FILE - Comedian Mort Sahl poses for a photo in Los Angeles on June 12, 2007. Sahl, who helped revolutionize stand-up comedy during the Cold War with his running commentary on politicians and current events died Tuesday, Oct. 26. 2021. He was 94. His friend Lucy Mercer said that he died "peacefully" at his home in Mill Valley, Calif. (AP Photo/Chris Carlson, File)

Mort Sahl, comedian who satirized politics, dies at 94

Mort Sahl, comedian who satirized politics, dies at 94

NEW YORK (AP) — Satirist Mort Sahl, who helped revolutionize stand-up comedy during the Cold War with his running commentary on politicians and current events and became a favorite of a new, restive generation of Americans, died Tuesday. He was 94.

His friend Lucy Mercer said that he died “peacefully” at his home in Mill Valley, California. The cause was “old age,” she said.

During an era when many comedians dressed in tuxedos and told mother-in-law jokes, Sahl faced his audiences in the ’50s and ‘60s wearing slacks, a sweater and an unbuttoned collar and carrying a rolled-up newspaper on which he had pasted notes for his act. Reading news items as if seated across from you at the kitchen table, he made his inevitably cutting comments, often joining the laughter with a horsey bellow of his own and ending his routines by inquiring: “Is there any group I haven’t offended yet?”

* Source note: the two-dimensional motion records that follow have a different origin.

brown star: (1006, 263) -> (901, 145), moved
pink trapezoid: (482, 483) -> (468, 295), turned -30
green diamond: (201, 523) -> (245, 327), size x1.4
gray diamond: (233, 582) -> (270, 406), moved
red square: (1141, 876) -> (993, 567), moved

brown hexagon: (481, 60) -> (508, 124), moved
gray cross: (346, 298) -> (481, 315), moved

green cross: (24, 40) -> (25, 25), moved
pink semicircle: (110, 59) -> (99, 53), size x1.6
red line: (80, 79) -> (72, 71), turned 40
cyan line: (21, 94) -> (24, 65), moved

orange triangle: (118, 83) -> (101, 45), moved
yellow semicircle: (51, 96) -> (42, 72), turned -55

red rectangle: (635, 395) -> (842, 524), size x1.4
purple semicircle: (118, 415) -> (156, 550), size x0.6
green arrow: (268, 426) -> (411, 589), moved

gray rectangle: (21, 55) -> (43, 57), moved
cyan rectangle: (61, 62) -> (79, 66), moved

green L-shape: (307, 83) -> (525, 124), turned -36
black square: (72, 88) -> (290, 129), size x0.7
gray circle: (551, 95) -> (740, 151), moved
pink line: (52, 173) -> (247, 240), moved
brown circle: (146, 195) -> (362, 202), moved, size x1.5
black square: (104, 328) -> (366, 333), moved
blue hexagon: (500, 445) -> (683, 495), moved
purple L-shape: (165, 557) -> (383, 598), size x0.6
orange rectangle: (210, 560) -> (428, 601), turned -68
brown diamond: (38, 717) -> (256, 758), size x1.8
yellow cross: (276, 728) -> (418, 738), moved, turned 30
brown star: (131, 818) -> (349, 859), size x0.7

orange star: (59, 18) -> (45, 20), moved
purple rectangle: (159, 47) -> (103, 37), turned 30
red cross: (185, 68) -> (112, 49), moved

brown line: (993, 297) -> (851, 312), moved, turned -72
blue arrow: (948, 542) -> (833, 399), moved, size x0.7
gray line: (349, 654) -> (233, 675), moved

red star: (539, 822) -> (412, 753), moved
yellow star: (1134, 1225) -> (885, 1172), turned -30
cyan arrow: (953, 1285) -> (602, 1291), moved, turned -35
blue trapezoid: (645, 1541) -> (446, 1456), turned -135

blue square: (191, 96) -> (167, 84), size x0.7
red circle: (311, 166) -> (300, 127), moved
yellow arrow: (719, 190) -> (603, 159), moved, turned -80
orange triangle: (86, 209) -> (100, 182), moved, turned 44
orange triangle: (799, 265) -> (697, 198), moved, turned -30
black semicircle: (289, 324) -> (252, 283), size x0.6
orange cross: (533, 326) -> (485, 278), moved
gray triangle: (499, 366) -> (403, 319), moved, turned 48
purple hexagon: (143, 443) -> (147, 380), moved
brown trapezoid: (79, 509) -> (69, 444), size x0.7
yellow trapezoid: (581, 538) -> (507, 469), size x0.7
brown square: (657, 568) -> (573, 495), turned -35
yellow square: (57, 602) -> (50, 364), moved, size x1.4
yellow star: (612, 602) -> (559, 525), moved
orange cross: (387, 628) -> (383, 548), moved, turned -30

“Every comedian who is not doing wife jokes has to thank him for that,” actor-comedian Albert Brooks told The Associated Press in 2007. “He really was the first, even before Lenny Bruce, in terms of talking about stuff, not just doing punch lines.”

Sahl took pride in having mocked every president from Dwight Eisenhower to Donald Trump, although he acknowledged he privately admired Democrat John F. Kennedy and counted Republican Ronald Reagan among his closest friends. Of President George W. Bush, he observed: “He’s born again, you know. Which would raise the inevitable question: If you were given the unusual opportunity to be born again, why would you come back as George Bush?”

Sahl became famous in 1953 at San Francisco’s hungry i (the i stood for intellectual), the perfect place for a comedian of his type. The city was a meeting ground for beatniks and college activists, and they crowded into the tiny club to hear someone who spoke to their disdain for the status quo. Word spread quickly about the young comedian with the distinctive style. Soon Sahl was earning $7,500 a week at nightclubs across the nation and appearing on television with Steve Allen and Jack Paar. He made the cover of Time magazine in 1960 and was profiled in The New Yorker.

A new generation of comedians, including Bill Cosby, George Carlin and the team of Mike Nichols and Elaine May, was inspired by Sahl. David Letterman continued the iconoclastic tradition, and more recently Jon Stewart, Stephen Colbert and John Oliver. Woody Allen would liken his work to the jazz of Charlie Parker and reviewers compared him to Will Rogers, who had tweaked politicians in a gentler manner.

“I don’t have the image of myself as a comedian,” Sahl himself said. “I never said I was one. I just sort of tell the truth and everybody breaks up along the way.”

Sahl was cast as a wisecracking GI in two war movies, In Love and War (1958) and All the Young Men (1960). He starred in his own TV special. His comedy albums became best sellers. At the Academy Awards in 1959, he was co-host along with Bob Hope, Laurence Olivier, Jerry Lewis and others. Fearing he would seem to be joining the establishment, Sahl cracked: “We’ve just lost the college crowd; all across the country they’re yelling, ‘Sellout!’”

In the 1980s he frequently ridiculed his friend Reagan, but he said the president was never offended.

“If you’re his friend, it doesn’t matter if you’re an escaped con,” Sahl once said of Reagan. Democrats, he added, were often not as forgiving. In the 1990s, Sahl had fallen out of favor with them when he complained that President Bill Clinton’s only lasting legacy would be his affair with White House intern Monica Lewinsky.

“A lot of people I have met in the Democratic Party are extremely expedient,” he said. “Once it’s over, they don’t want to know you. Of course, that’s not generic to the Democrats.”

Sahl thought so highly of Kennedy, however, that he even wrote jokes for him on the campaign trail, including one which inspired JFK’s quip at his own expense — about a telegram from his wealthy father. “Don’t buy a single more vote than is necessary. I’ll be d—-ed if I’m going to pay for a landslide.”

But when Kennedy was assassinated in 1963, Sahl was devastated and the tragedy foreshadowed a decline in the comedian’s fortunes that lasted for years. He quickly became convinced that Kennedy had been killed as part of a CIA plot and he accused the government of staging a massive cover-up. He devoted much of his monologues to reading long passages from the report by the government’s Warren Commission, which had been appointed to investigate the assassination.